9. The method of claim 8 wherein the first filter comprises at least one of a median filter and an FIR filter.
10. The method of claim 8 further comprising peak-detecting the fourth data set, including:
applying the pre-determined threshold value to the fourth data set;
marking peak amplitude values exceeding the pre-determined threshold value; and
sending a warning signal to the surface of the well if a significant number of marked peak amplitude values occur for more than a predetermined amount of time.
11. The method of claim 10 wherein the predetermined amount of time comprises the range of five to ten cycles.
12. A method of reducing noise caused by torsional vibration in a drillstring while drilling in a subterranean well, the drillstring being part of a drilling assembly having a mud pulse telemetry system capable of sending uplink or downlink signals, the method composing:
detecting torsional vibration in the drillstring; and
changing the downlink signal frequency such that the torsional vibration frequency does not interfere with the downlink signal frequency.
13. A method of detecting torsional vibration in a drillstring while drilling in a subterranean well, the drillstring being part of a drilling assembly having a mud pulse telemetry system capable of sending uplink or downlink signals, the method comprising:
sampling a downhole pressure sensor at a frequency of at least 1 Hertz to obtain a first data set;
cross-correlating the first data set using a reference signal to obtain a second data set;
peak-detecting the second data set to determine whether the second data set indicates torsional vibration in the drillstring; and
sending a warning to the surface of the well if torsional vibration is indicated.
14. The method of claim 13 wherein the reference signal comprises at least one of a step function and a sinusoidal function.
15. The method of claim 13 further comprising:
calculating the torsional vibration frequency; and
filtering out the torsional vibration frequency.

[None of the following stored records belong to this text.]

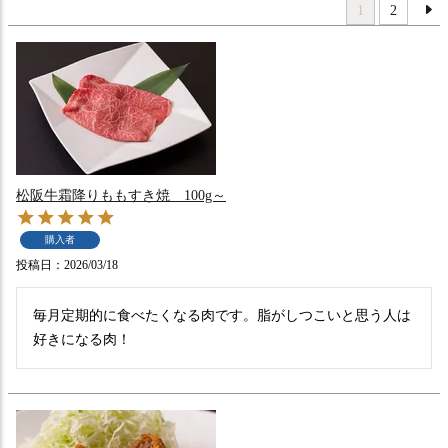
1
2
松阪牛霜降りももすき焼 100g～
購入者
投稿日
2026/03/18
毎月定期的に食べたくなる肉です。脂がしつこいと思う人は
好きになる肉！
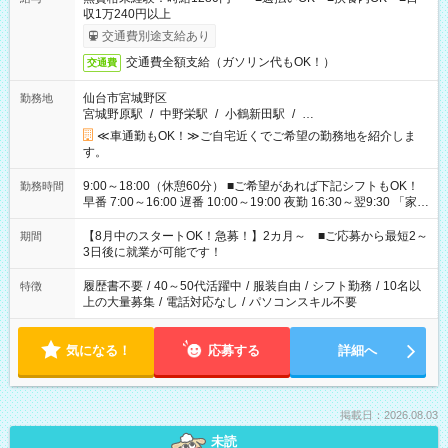
収1万240円以上
交通費別途支給あり
交通費全額支給（ガソリン代もOK！）
交通費
仙台市宮城野区
勤務地
宮城野原駅
/
中野栄駅
/
小鶴新田駅
/
…
≪車通勤もOK！≫ご自宅近くでご希望の勤務地を紹介しま
す。
9:00～18:00（休憩60分） ■ご希望があれば下記シフトもOK！
勤務時間
早番 7:00～16:00 遅番 10:00～19:00 夜勤 16:30～翌9:30 「家族
と休みを合わせたい」 「余裕を持って夕飯の準備がしたい」
「できれば残業はしたくない」 など、ご希望を教えてください
【8月中のスタートOK！急募！】2カ月～ ■ご応募から最短2～
期間
ね。 ※Wワーク希望の方へ 今ご覧のお仕事で希望する勤務時間
3日後に就業が可能です！
と、もう1つのお仕事の勤務時間。 合計で週40時間を超える場
合は応募できません。
履歴書不要
/
40～50代活躍中
/
服装自由
/
シフト勤務
/
10名以
特徴
上の大量募集
/
電話対応なし
/
パソコンスキル不要
気になる！
応募する
詳細へ
掲載日：2026.08.03
未読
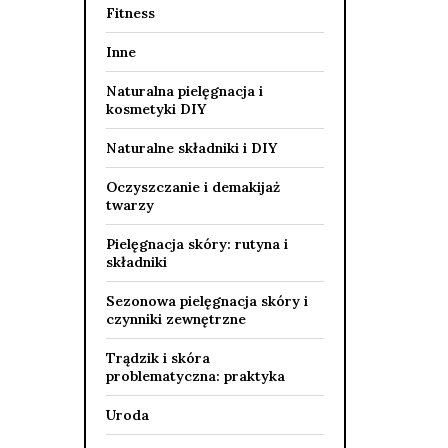
Fitness
Inne
Naturalna pielęgnacja i
kosmetyki DIY
Naturalne składniki i DIY
Oczyszczanie i demakijaż
twarzy
Pielęgnacja skóry: rutyna i
składniki
Sezonowa pielęgnacja skóry i
czynniki zewnętrzne
Trądzik i skóra
problematyczna: praktyka
Uroda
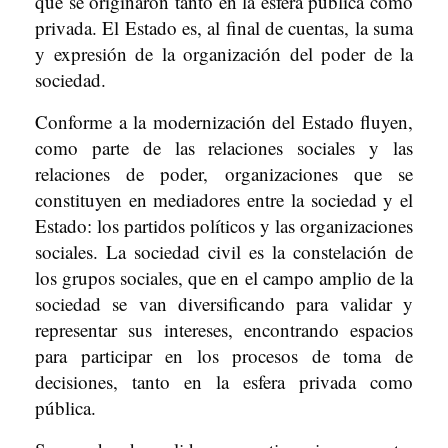
que se originaron tanto en la esfera pública como
privada. El Estado es, al final de cuentas, la suma
y expresión de la organización del poder de la
sociedad.
Conforme a la modernización del Estado fluyen,
como parte de las relaciones sociales y las
relaciones de poder, organizaciones que se
constituyen en mediadores entre la sociedad y el
Estado: los partidos políticos y las organizaciones
sociales. La sociedad civil es la constelación de
los grupos sociales, que en el campo amplio de la
sociedad se van diversificando para validar y
representar sus intereses, encontrando espacios
para participar en los procesos de toma de
decisiones, tanto en la esfera privada como
pública.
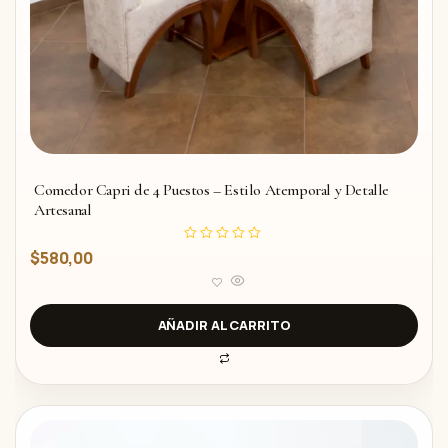
Comedor Capri de 4 Puestos – Estilo Atemporal y Detalle
Artesanal
V
$
580,00
a
l
o
r
a
d
AÑADIR AL CARRITO
o
c
o
n
0
d
e
5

16. A drilling assembly for detecting torsional vibration in a drillstring located in a subterranean well, the assembly comprising:
a drillstring having a bottom hole assembly including a drill bit;
a pressure sensor disposed on the drillstring near the bottom hole assembly;
a control system disposed on the drillstring adjacent the pressure sensor and in communication with the pressure sensor; and
a scheme embedded in the control system adjacent the pressure sensor, the scheme including an algorithm for comparing a plurality of sampled pressures to a pre-determined threshold value, identifying sampled pressures that exceed the pre-determined threshold value, determining whether the drillstring is experiencing torsional vibration, and transmitting an instruction to change the downlink signal frequency in response to torsional vibration.
17. The drilling assembly of claim 16 wherein the scheme further composes:
a median filter;
an FIR filter;
a cross-correlation, algorithm; and
a peak-detect algorithm for applying the pre-determined threshold value to the pressure samples.
18. The drilling assembly of claim 17 further comprising a downhole transmitter for sending a warning signal to the surface of the well when a significant number of the pressure sample values exceed the pre-determined threshold value for a pre-determined amount of time.
19. The drilling assembly of claim 18 wherein the pre-determined amount of time is in the range of five to ten cycles.
20. A method of detecting torsional vibration in a drillstring while conducting a drilling operation in a subterranean well, the method comprising:
disposing a pressure sensor on the drillstring, the drillstring having a bottom hole assembly including a drill bit;
drilling a borehole to a first depth;
locating the pressure sensor adjacent the first depth;
sampling the pressure sensor adjacent the first depth during drilling of the borehole, the sampling occurring within a bore of the drillstring;
obtaining a first pressure data set;
determining whether the data set indicates torsional vibration in the drillstring; and
wherein the determining occurs adjacent the first depth.